See https://github.com/Yelp/detect-secrets for reference, but it would be useful for Precaution to also warn on secrets, Confidential code headers, etc. So level of detection is done through GitHub token scanning, but not all.

Note that also detect-secrets operates on all files (json, txt, etc), and not just languages files. There are definitely cases where API keys are stuffed into shell scripts, json files, yaml, etc.

Describe the solution you'd like
A new, slightly different type of scanner. Not really a linter. And it would scan all types of file extensions, not just language code, so the download of files would need to include everything.

Describe alternatives you've considered
Token scanning provided by GitHub does some things by not all. I don't think it would find a Confidential header whereas detect-secrets could be configured to do so. But it would be good to research and do a comparison analysis.

There are also probably many other CLI tools to do similar scans. This was one recommended from a blog article.

Additional context

@ericwb ericwb added the enhancement New feature or request label Apr 26, 2019
@ericwb
Copy link
Collaborator Author

ericwb commented Apr 26, 2019

This integration could also add some differentiation as compared to similar competing Apps

@joshuagl joshuagl modified the milestone: Initial release Apr 29, 2019
@ericwb
Copy link
Collaborator Author

ericwb commented May 9, 2019

Note; detect-secrets overlaps with language specific linters somewhat.
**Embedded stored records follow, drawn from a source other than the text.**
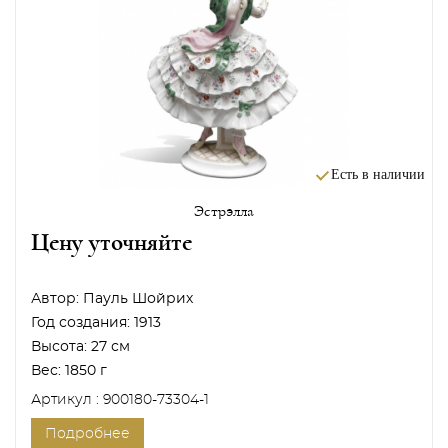
Есть в наличии
Эстрэлла
Цену уточняйте
Автор:
Пауль Шойрих
Год создания:
1913
Высота:
27 см
Вес:
1850 г
Артикул : 900180-73304-1
Подробнее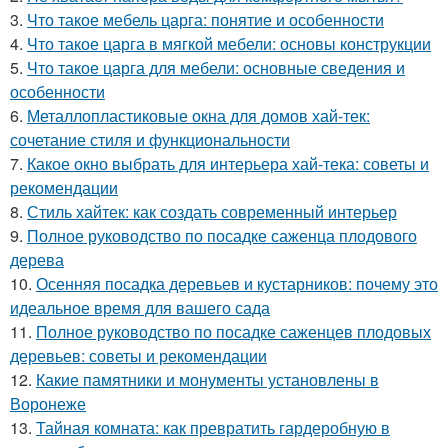
3.
Что такое мебель царга: понятие и особенности
4.
Что такое царга в мягкой мебели: основы конструкции
5.
Что такое царга для мебели: основные сведения и
особенности
6.
Металлопластиковые окна для домов хай-тек:
сочетание стиля и функциональности
7.
Какое окно выбрать для интерьера хай-тека: советы и
рекомендации
8.
Стиль хайтек: как создать современный интерьер
9.
Полное руководство по посадке саженца плодового
дерева
10.
Осенняя посадка деревьев и кустарников: почему это
идеальное время для вашего сада
11.
Полное руководство по посадке саженцев плодовых
деревьев: советы и рекомендации
12.
Какие памятники и монументы установлены в
Воронеже
13.
Тайная комната: как превратить гардеробную в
It's KeywordDetector plugin will detect variables named password or secrets, same as Bandit.

And many of the other plugins it has could be integrated into language specific linters, since they would be better at detecting using an AST rather than regex.

However, non-language files (*.py, *.go, *.js, *.ts) would be best detected by detect-secrets. And there are examples of people putting secret keys in json files, yaml files, etc.

@ericwb
Copy link
Collaborator Author

ericwb commented May 9, 2019

So should detect-secrets only be used on files not scanned by other linters?

@joshuagl
Copy link
Contributor

joshuagl commented May 9, 2019

I like the idea of detect-secrets only scanning files not scanned by other linters, but I don't think it's as cut and dry as not scanning files scanned by other linters:

  1. linters may not support secret detection (i.e. I don't think tslint does)
  2. a linters secret detection may not be as complete as detect-secret's , for example I don't think many language security linters do high entropy string detection?

There's a few approaches we could take here:

  1. try to ensure (through contributions, where necessary) that all linters we use have comprehensive secret detection:
    i. we could ramp up to this by having detect-secrets exclude not run against a list of file types for which we have confidence the language linter handles secret detection. I think this list would start out at zero and increase as we work with the upstream linters?
  2. have some logic to prevent reporting the same/similar issues for the same line of code. This might mean:
    a. having a model to map similar functionality across linters/scanners which will be run against the same code
    b. assigning priorities to the linters
    c. filtering out duplicate reports from lower priority scanners based on the functionality map and priorities

@MVrachev
Copy link
Contributor

MVrachev commented May 16, 2019

There are a few particularities in detect-secrets:

We should discuss what to do with those.

@MVrachev
Copy link
Contributor

I think that we can try and see how an option 2

have some logic to prevent reporting the same/similar issues for the same line of code.

implemented with the logic from subpoint c

c. filtering out duplicate reports from lower priority scanners based on the functionality map and priorities

@MVrachev
Copy link
Contributor

MVrachev commented May 16, 2019

Here is the list of the pull requests/features we should add to fully integrate detect-secrets into Precaution:

  • Spawn functionality + unit tests for it
  • Report functionality + unit tests for it
  • Add detect-secrets in the README.md and in the doc pages:
    • initial_setup
    • false-positives
    • setting up for manual deployment?

@MVrachev
Copy link
Contributor

MVrachev commented May 21, 2019

Currently, detect-secrets doesn't give you the option to use it with multiple parameters like that:
detect-secrets scan test.js test.yaml Yelp/detect-secrets#180

That's why to achieve scanning multiple parameters we have to call it like that:
detect-secrets scan .

The problem is that currently, we are using two folders for our temporary files which will be processed
cache/go/src/<repo_id>/<pr_id>/ for all Go files and cache/<repo_id>/<pr_id>/ for all other files.
If you want to read why we use two folders read the discussions here:

What happens because of that is that when we start detect-secrets from the cache/go/src/<repo_id>/<pr_id>/ directory it will scan all go files with ease but it will miss all other files in the cache/<repo_id>/<pr_id>/ folder.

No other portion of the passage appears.